For example, in the method for forming an alignment film of the present invention, one or more arbitrary steps may be added. Further, for example, in the electronic device substrate, the liquid crystal panel, and the electronic apparatus of the present invention, the configuration of each part can be replaced with any configuration that exhibits the same function, and any configuration is added. You can also.

  In the above-described embodiment, the projection display device (electronic device) has three liquid crystal panels, and the liquid crystal panel of the present invention is applied to all of them, but at least these One of them may be the liquid crystal panel of the present invention. In this case, it is preferable to apply the present invention to at least a liquid crystal panel used for a liquid crystal light valve for blue.

In the above-described embodiment, the alkoxysilane having a curing reactive group is used. However, the alkoxysilane having a curing reactive group may not be used.
Moreover, in embodiment mentioned above, although demonstrated as what uses multiple types of alkoxysilane, it is not limited to this, For example, it has an affinity provision group, an orientation provision group, and a hardening reaction group in the same molecule | numerator. Alkoxysilane may be used.

[Manufacture of LCD panels]
A liquid crystal panel as shown in FIG. 3 was manufactured as follows.
(Example 1)
First, a microlens substrate was manufactured as follows.
Prepare a raw quartz glass substrate (transparent substrate) with a thickness of about 1.2 mm as a base material, and immerse it in a cleaning solution (mixed solution of sulfuric acid and hydrogen peroxide solution) at 85 ° C. to perform cleaning. The surface was cleaned.

Thereafter, a polycrystalline silicon film having a thickness of 0.4 μm was formed on the front and back surfaces of the quartz glass substrate by a CVD method.
Next, an opening corresponding to the recess to be formed was formed in the formed polycrystalline silicon film.
This was done as follows. First, a resist layer having a concave pattern to be formed was formed on the polycrystalline silicon film. Next, the polycrystalline silicon film was dry-etched with CF gas to form an opening. Next, the resist layer was removed.

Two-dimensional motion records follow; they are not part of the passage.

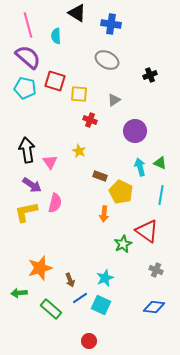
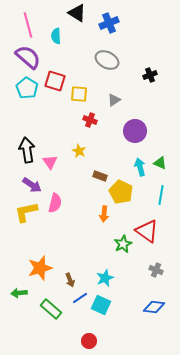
blue cross: moved 2 px left, 1 px up; rotated 30 degrees counterclockwise
cyan pentagon: moved 2 px right; rotated 20 degrees clockwise
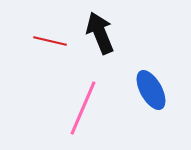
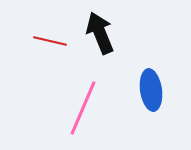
blue ellipse: rotated 21 degrees clockwise
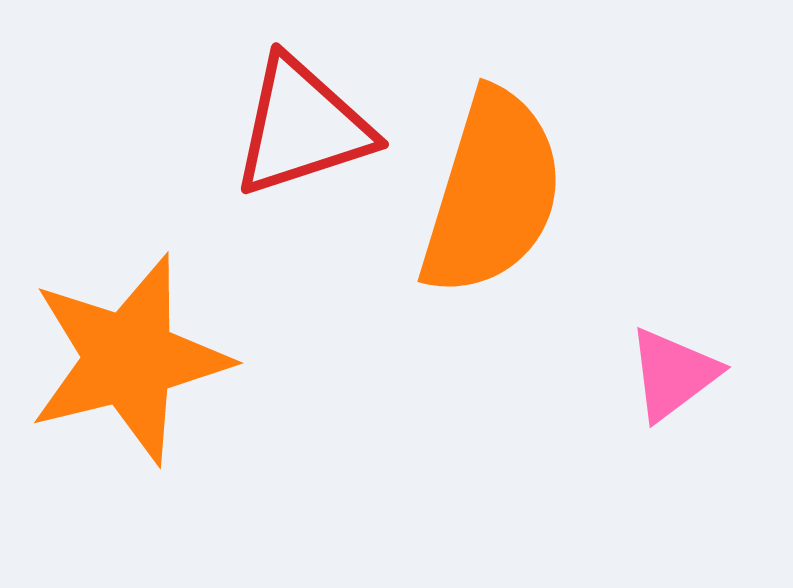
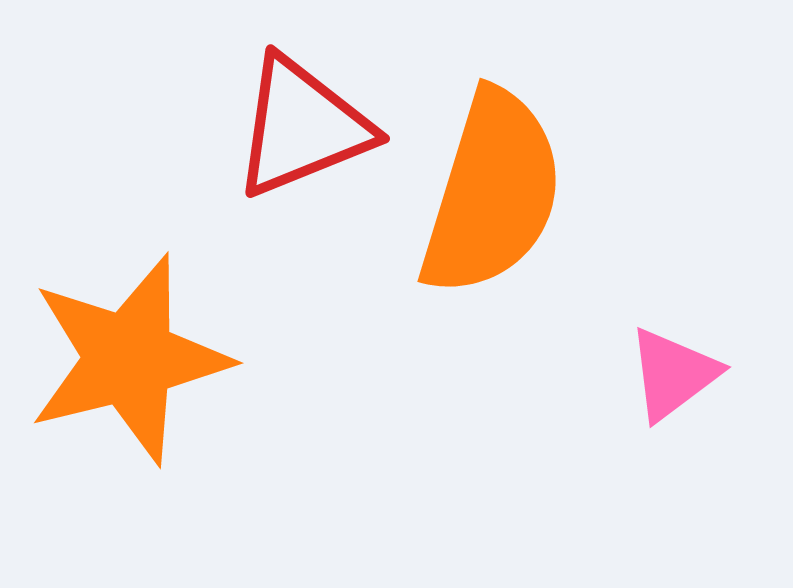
red triangle: rotated 4 degrees counterclockwise
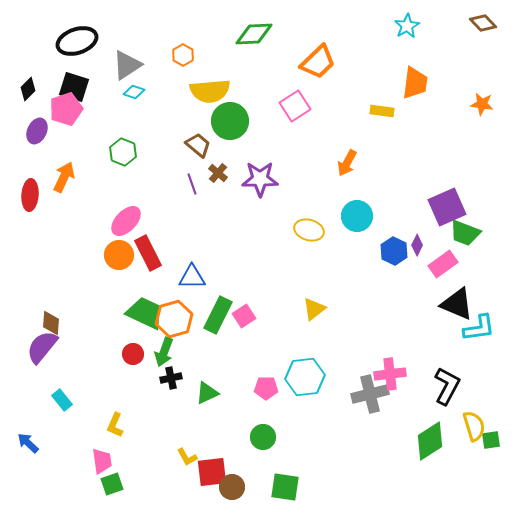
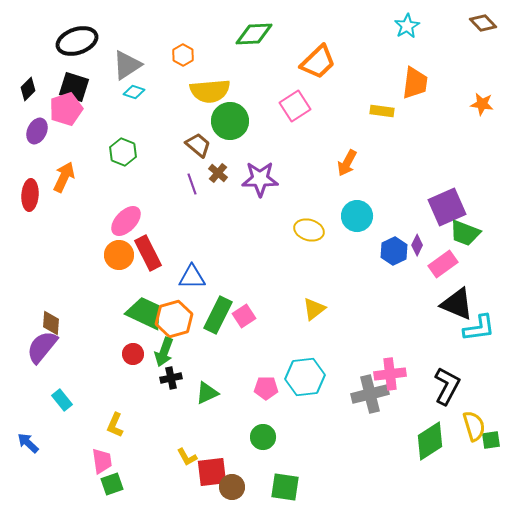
blue hexagon at (394, 251): rotated 8 degrees clockwise
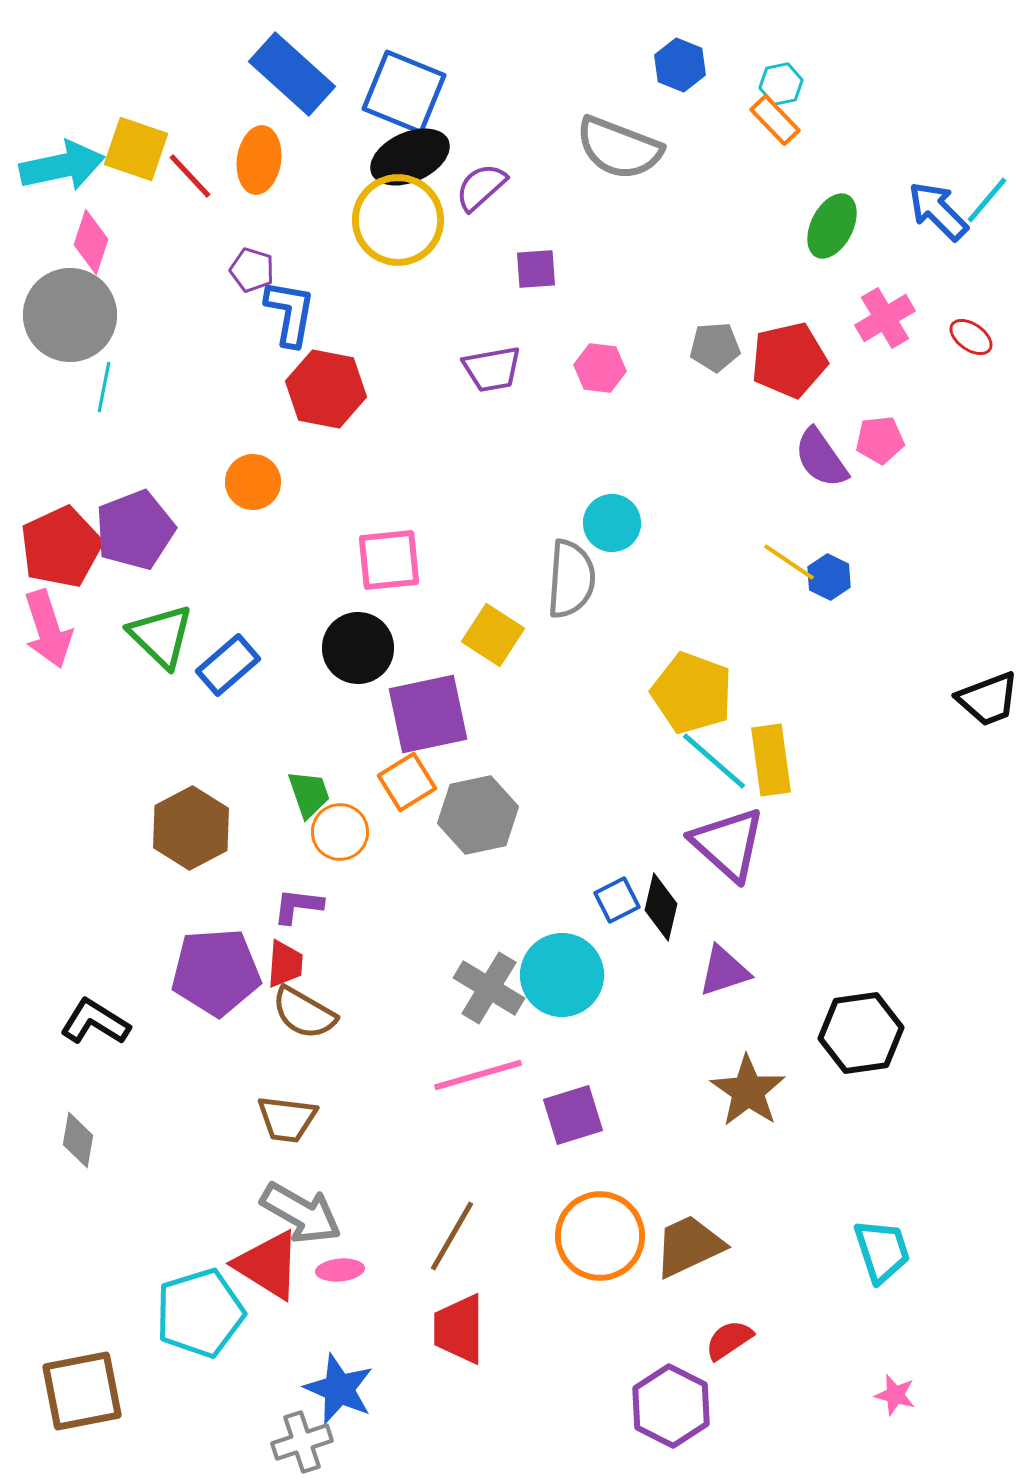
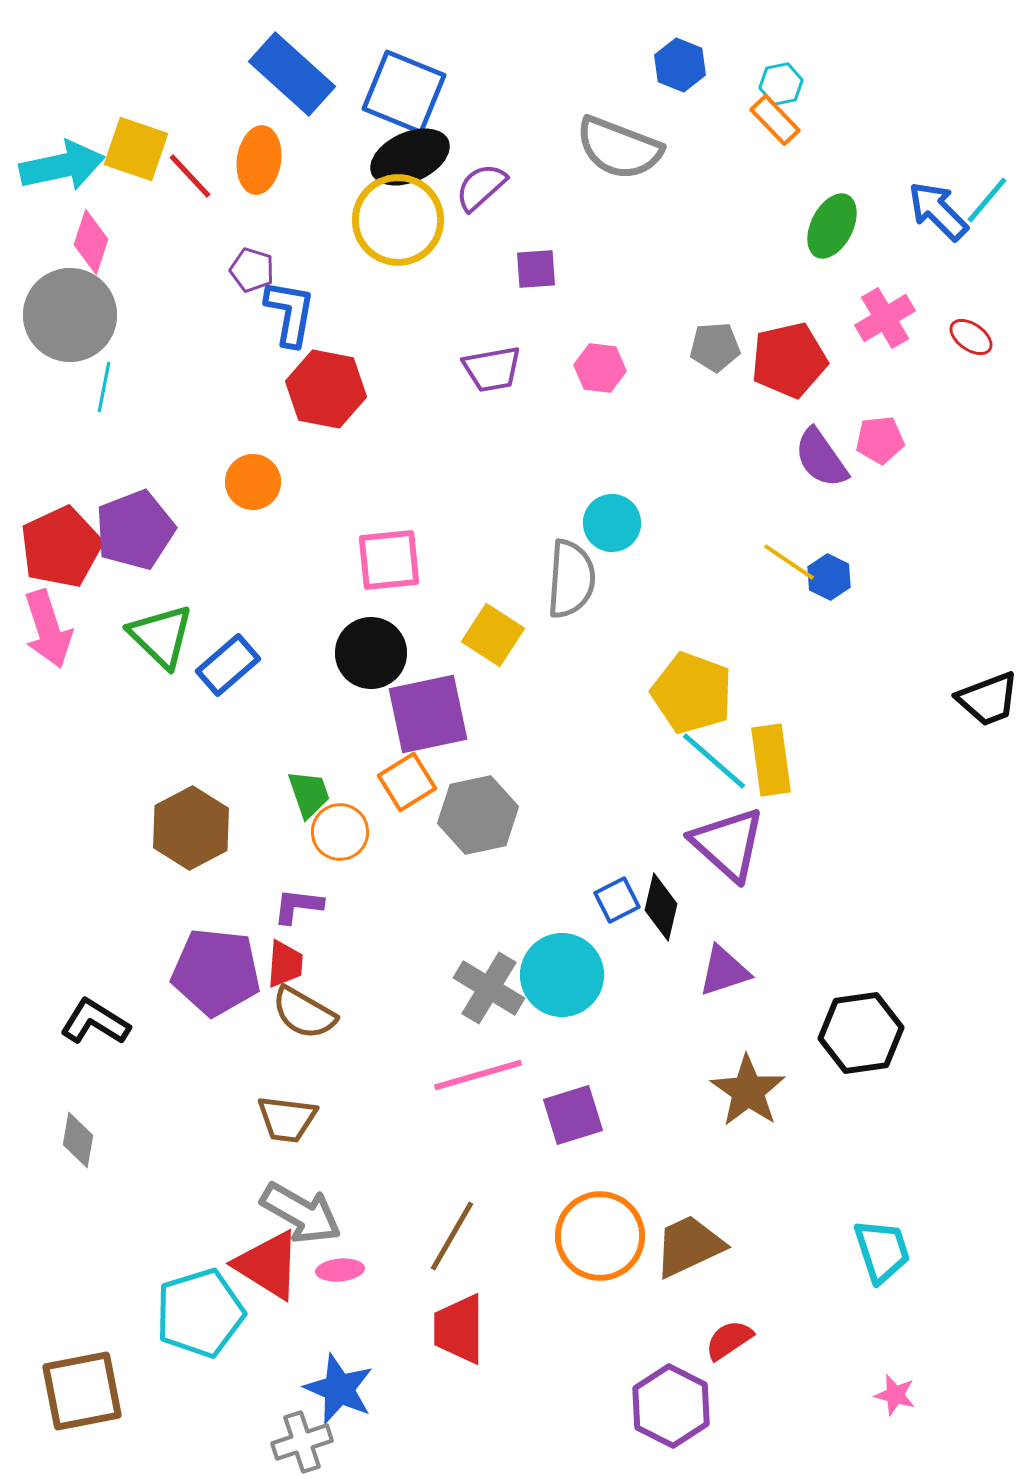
black circle at (358, 648): moved 13 px right, 5 px down
purple pentagon at (216, 972): rotated 10 degrees clockwise
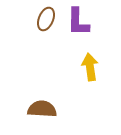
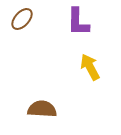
brown ellipse: moved 24 px left; rotated 20 degrees clockwise
yellow arrow: rotated 20 degrees counterclockwise
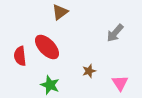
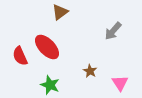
gray arrow: moved 2 px left, 2 px up
red semicircle: rotated 18 degrees counterclockwise
brown star: moved 1 px right; rotated 24 degrees counterclockwise
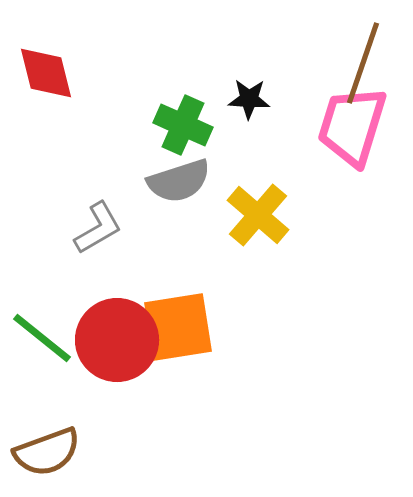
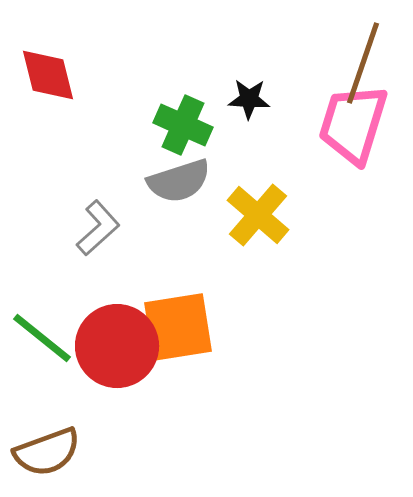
red diamond: moved 2 px right, 2 px down
pink trapezoid: moved 1 px right, 2 px up
gray L-shape: rotated 12 degrees counterclockwise
red circle: moved 6 px down
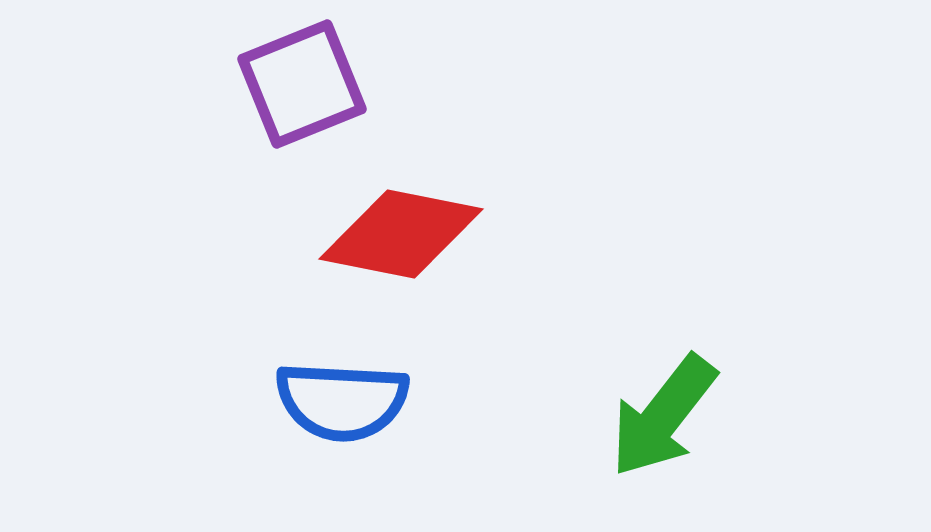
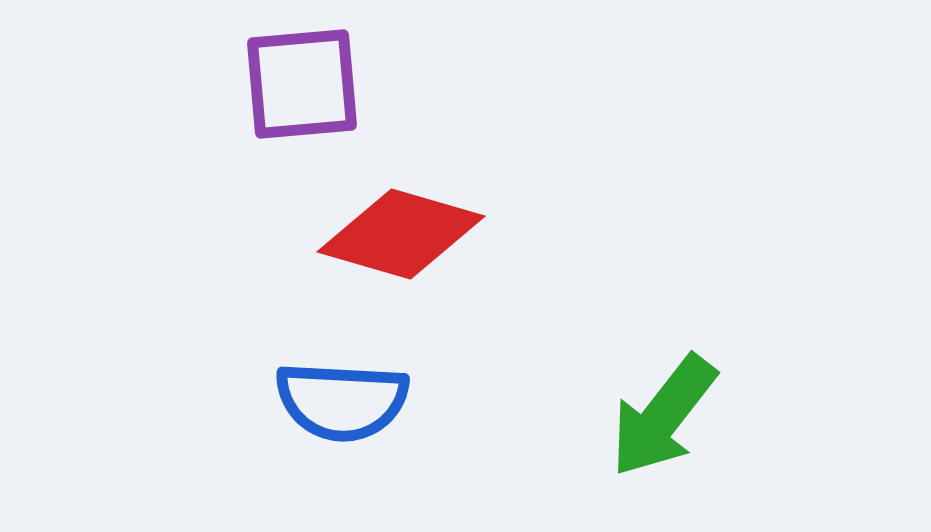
purple square: rotated 17 degrees clockwise
red diamond: rotated 5 degrees clockwise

Next, the quartz glass substrate was immersed in an etching solution (mixed aqueous solution of 10 wt% hydrofluoric acid + 10 wt% glycerin) for 120 minutes to perform wet etching (etching temperature 30 ° C.), thereby forming a recess on the quartz glass substrate.
Thereafter, the quartz glass substrate was immersed in a 15 wt% tetramethylammonium hydroxide aqueous solution for 5 minutes to remove the polycrystalline silicon film formed on the front and back surfaces, thereby obtaining a substrate with concave portions for microlenses.

Next, an ultraviolet (UV) curable acrylic optical adhesive (refractive index of 1.60) is applied without bubbles on the surface of the substrate with concave portions for microlenses, and then the optical adhesive is used. A cover glass (surface layer) made of quartz glass was bonded to the optical adhesive, and then the optical adhesive was cured by irradiating the optical adhesive with ultraviolet rays to obtain a laminate.
Thereafter, the cover glass was ground and polished to a thickness of 50 μm to obtain a microlens substrate. In the obtained microlens substrate, the thickness of the resin layer was 12 μm.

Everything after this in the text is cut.